(Data records)
==============================
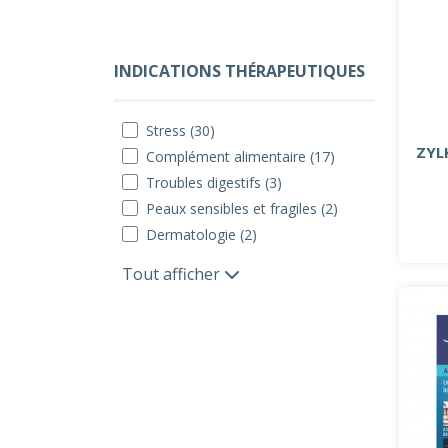
INDICATIONS THÉRAPEUTIQUES
Stress (30)
ZYL
Complément alimentaire (17)
Troubles digestifs (3)
Peaux sensibles et fragiles (2)
Dermatologie (2)
Tout afficher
==============================
What to work on:
Word for word, give the entries back in full; the pictures do not belong in the copy.

Answer:
INDICATIONS THÉRAPEUTIQUES
Stress (30)
ZYL
Complément alimentaire (17)
Troubles digestifs (3)
Peaux sensibles et fragiles (2)
Dermatologie (2)
Tout afficher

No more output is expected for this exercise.